Chen, whose given name is Xiafen, is a hydrologist for the federal government in Ohio and an adoptive Midwesterner.
As an employee of the National Oceanic and Atmospheric Administration who had received awards for her government service, Chen never thought of being suspected of being a Chinese spy and getting arrested last October for accusations of theft, illegally accessing a federal database and two counts of making false statements to investigators.
Chen was led in handcuffs past her co-workers to a federal courthouse 40 miles (65 kilometers) away in Dayton, where she was told she faced 25 years in prison and 1 million U.S. dollars in fines.
"I could not sleep," Chen told the New York Times newspaper, "I could not eat.
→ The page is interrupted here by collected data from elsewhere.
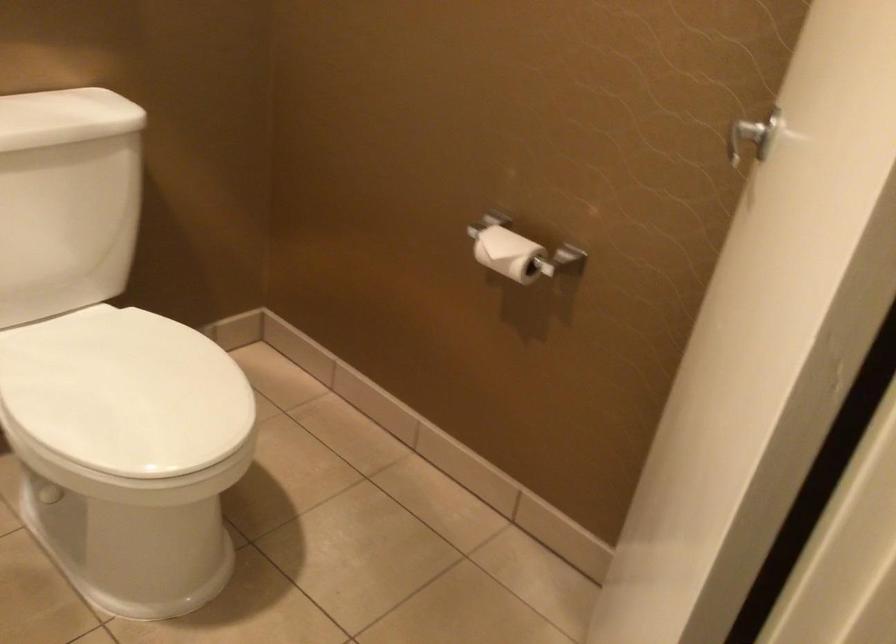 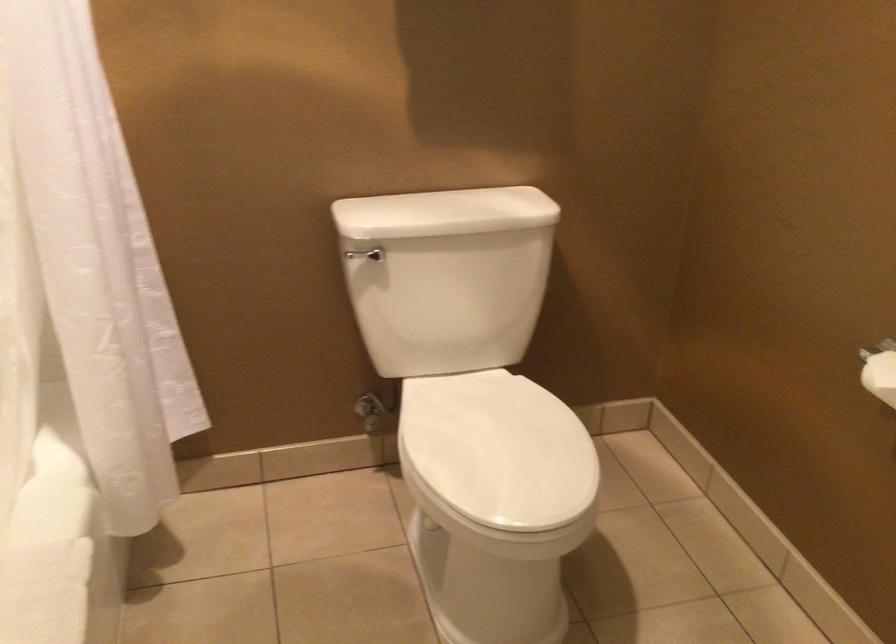 Find the pixel in the second image that matches [136,391] in the first image.

(498, 450) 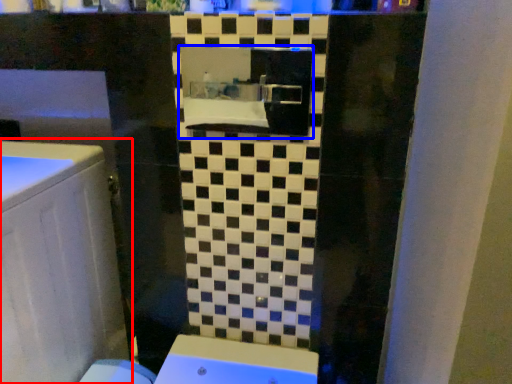 Question: Which point is closer to the camera, bathroom cabinet (highlighted by a red box) or medicine cabinet (highlighted by a blue box)?

Choices:
 (A) bathroom cabinet
 (B) medicine cabinet

Answer: (A) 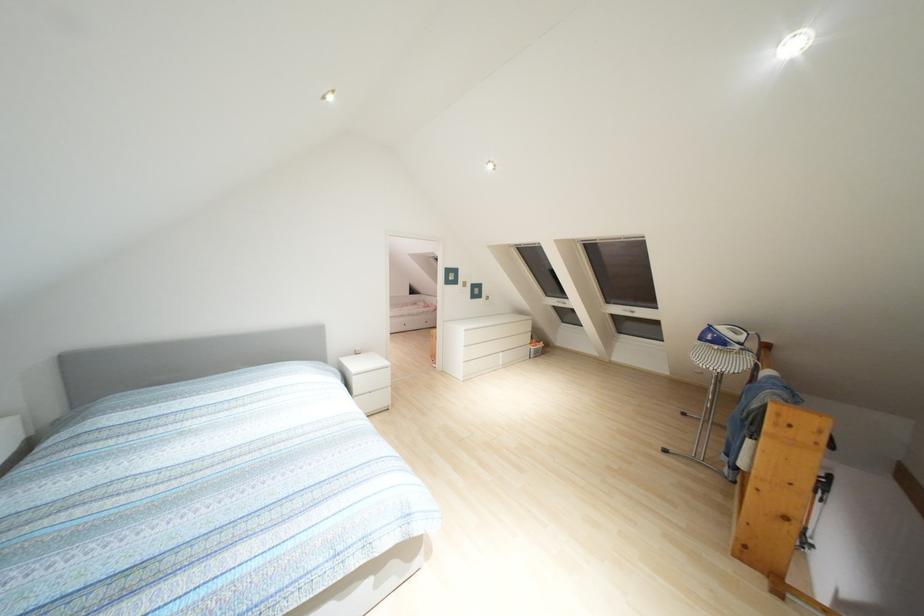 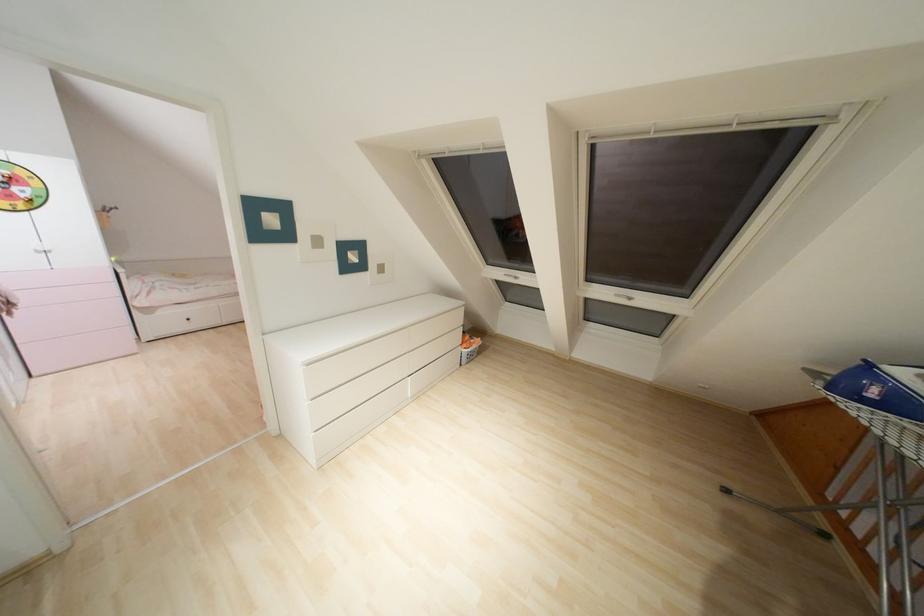 Locate, in the second image, the point that corresponds to (564,302) in the first image.

(515, 277) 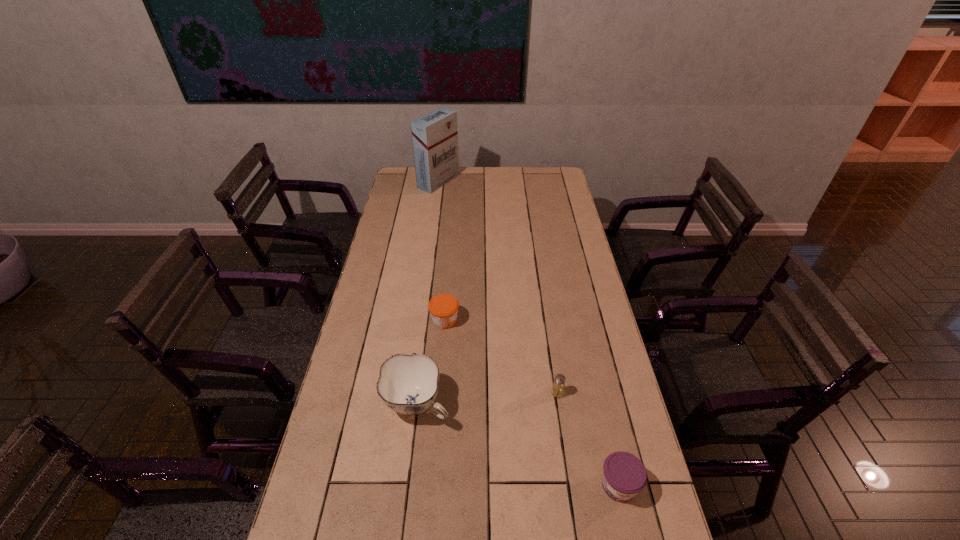 This screenshot has width=960, height=540. In order to click on jam object that ranks as the second closest to the chinaware in this screenshot , I will do `click(624, 475)`.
I did nothing but cry for days."
Then five months later in March, just a week before she was scheduled to go on trial, prosecutors dropped all charges against Chen without explanation.
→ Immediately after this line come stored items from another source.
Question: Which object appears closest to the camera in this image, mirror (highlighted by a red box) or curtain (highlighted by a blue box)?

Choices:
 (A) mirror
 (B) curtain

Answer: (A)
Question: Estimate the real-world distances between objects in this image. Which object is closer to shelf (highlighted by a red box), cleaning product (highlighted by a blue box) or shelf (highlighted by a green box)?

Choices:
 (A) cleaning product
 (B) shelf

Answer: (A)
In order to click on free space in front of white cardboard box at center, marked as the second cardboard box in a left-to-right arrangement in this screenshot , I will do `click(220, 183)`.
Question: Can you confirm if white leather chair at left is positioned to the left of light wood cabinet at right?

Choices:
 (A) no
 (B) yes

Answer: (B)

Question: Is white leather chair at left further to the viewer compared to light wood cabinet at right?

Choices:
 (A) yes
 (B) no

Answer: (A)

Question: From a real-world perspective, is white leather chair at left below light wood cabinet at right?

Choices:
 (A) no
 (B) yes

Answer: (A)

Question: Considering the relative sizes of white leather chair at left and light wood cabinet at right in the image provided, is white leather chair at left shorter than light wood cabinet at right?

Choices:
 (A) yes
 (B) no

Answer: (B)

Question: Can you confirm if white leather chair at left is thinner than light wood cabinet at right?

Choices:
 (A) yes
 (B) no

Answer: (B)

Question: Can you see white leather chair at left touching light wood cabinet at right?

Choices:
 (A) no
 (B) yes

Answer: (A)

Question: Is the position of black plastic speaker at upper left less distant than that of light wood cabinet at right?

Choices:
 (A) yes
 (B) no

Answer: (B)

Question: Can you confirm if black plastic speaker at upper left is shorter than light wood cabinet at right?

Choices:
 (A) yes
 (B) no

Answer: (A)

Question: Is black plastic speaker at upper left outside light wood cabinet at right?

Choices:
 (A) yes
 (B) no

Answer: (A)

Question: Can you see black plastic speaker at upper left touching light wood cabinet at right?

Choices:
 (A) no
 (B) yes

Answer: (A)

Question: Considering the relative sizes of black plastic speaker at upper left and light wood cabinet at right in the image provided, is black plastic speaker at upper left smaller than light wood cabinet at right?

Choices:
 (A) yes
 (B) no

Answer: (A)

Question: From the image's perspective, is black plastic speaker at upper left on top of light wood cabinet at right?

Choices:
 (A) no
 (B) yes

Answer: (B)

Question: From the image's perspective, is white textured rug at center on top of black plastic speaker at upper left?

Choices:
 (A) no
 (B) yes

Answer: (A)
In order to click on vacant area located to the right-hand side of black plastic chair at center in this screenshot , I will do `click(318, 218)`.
Chen's case is one of the many under U.S. President Barack Obama's new strategy to fight trade-secret theft, with Chinese and Chinese enterprises on top of its target list.
"They came across a person of Chinese descent and a little bit of evidence that they may have been trying to benefit the Chinese government, but it's clear there was a little bit of Red Scare and racism involved," said Peter J. Toren, a former federal prosecutor who specialized in computer crimes and industrial espionage.
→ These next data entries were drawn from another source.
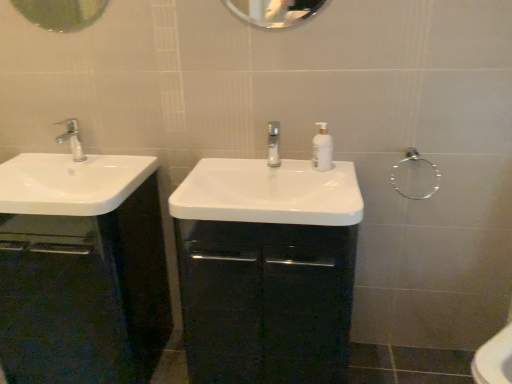 Question: Considering the relative sizes of clear glass tap at center, the 2th tap positioned from the left, and white glossy sink at center, which is the 2th sink from left to right, in the image provided, is clear glass tap at center, the 2th tap positioned from the left, taller than white glossy sink at center, which is the 2th sink from left to right,?

Choices:
 (A) yes
 (B) no

Answer: (A)

Question: From the image's perspective, would you say clear glass tap at center, the 1th tap from the right, is shown under white glossy sink at center, arranged as the 1th sink when viewed from the right?

Choices:
 (A) no
 (B) yes

Answer: (A)

Question: From a real-world perspective, does clear glass tap at center, the 1th tap from the right, stand above white glossy sink at center, which is the 2th sink from left to right?

Choices:
 (A) yes
 (B) no

Answer: (A)

Question: Is clear glass tap at center, the 2th tap positioned from the left, oriented away from white glossy sink at center, which is the 2th sink from left to right?

Choices:
 (A) no
 (B) yes

Answer: (A)

Question: Could you tell me if clear glass tap at center, the 2th tap positioned from the left, is facing white glossy sink at center, arranged as the 1th sink when viewed from the right?

Choices:
 (A) yes
 (B) no

Answer: (B)

Question: Relative to metallic circular mirror at upper left, which is the second mirror from right to left, is glossy black cabinet at center, arranged as the 1th bathroom cabinet when viewed from the right, in front or behind?

Choices:
 (A) behind
 (B) front

Answer: (B)

Question: Is glossy black cabinet at center, which is the 2th bathroom cabinet in left-to-right order, spatially inside metallic circular mirror at upper left, which is counted as the 1th mirror, starting from the left, or outside of it?

Choices:
 (A) outside
 (B) inside

Answer: (A)

Question: In terms of size, does glossy black cabinet at center, arranged as the 1th bathroom cabinet when viewed from the right, appear bigger or smaller than metallic circular mirror at upper left, which is the second mirror from right to left?

Choices:
 (A) big
 (B) small

Answer: (A)

Question: From the image's perspective, is glossy black cabinet at center, arranged as the 1th bathroom cabinet when viewed from the right, above or below metallic circular mirror at upper left, which is counted as the 1th mirror, starting from the left?

Choices:
 (A) above
 (B) below

Answer: (B)

Question: Considering the positions of point (81, 148) and point (275, 21), is point (81, 148) closer or farther from the camera than point (275, 21)?

Choices:
 (A) closer
 (B) farther

Answer: (B)

Question: Is silver metallic faucet at left, the 1th tap viewed from the left, taller or shorter than clear glass mirror at upper center, the second mirror viewed from the left?

Choices:
 (A) short
 (B) tall

Answer: (A)

Question: Is silver metallic faucet at left, the 1th tap viewed from the left, in front of or behind clear glass mirror at upper center, the first mirror when ordered from right to left, in the image?

Choices:
 (A) front
 (B) behind

Answer: (B)

Question: Choose the correct answer: Is silver metallic faucet at left, the 1th tap viewed from the left, inside clear glass mirror at upper center, the second mirror viewed from the left, or outside it?

Choices:
 (A) inside
 (B) outside

Answer: (B)

Question: Considering their positions, is white glossy sink at center, arranged as the 1th sink when viewed from the right, located in front of or behind clear glass mirror at upper center, the second mirror viewed from the left?

Choices:
 (A) front
 (B) behind

Answer: (A)

Question: From their relative heights in the image, would you say white glossy sink at center, which is the 2th sink from left to right, is taller or shorter than clear glass mirror at upper center, the second mirror viewed from the left?

Choices:
 (A) short
 (B) tall

Answer: (A)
Interviews conducted by the newspaper with Chen and her former colleagues and a review of court filings, which include a year's worth of Chen's work and personal emails, suggest that prosecutors hunted for evidence of espionage, failed and settled on lesser charges that they eventually dropped.
Chen was known to be tenacious in her pursuit of data for her predictions. She developed carpal-tunnel syndrome in her right hand from eight years of repetitive mouse clicks. Thomas Adams, who hired Chen at the National Weather Service in 2007, said her fascination with data made her perfect for the job.
Adams said he thought that Chen's Chinese background played a role. "If this had been you or me or someone of European descent who borrowed someone else's password, they would have said 'Don't do this again.'"
"This is the gratitude the government has shown for her hard work and dedication as a federal public servant. It's shameful," he ridiculed.
Chen was caught in a much broader dragnet aimed at combating Chinese industrial espionage.
According to an FBI report last year, law enforcement investigations into trade-secret theft are now at record levels, jumping 60 percent between 2009 and 2013.
"If you're looking everywhere for spies, you will find spies everywhere, even where they don't exist," said former computer-crimes prosecutor Mr. Rasch, which revealed the U.S. paranoia and witch hunt against China.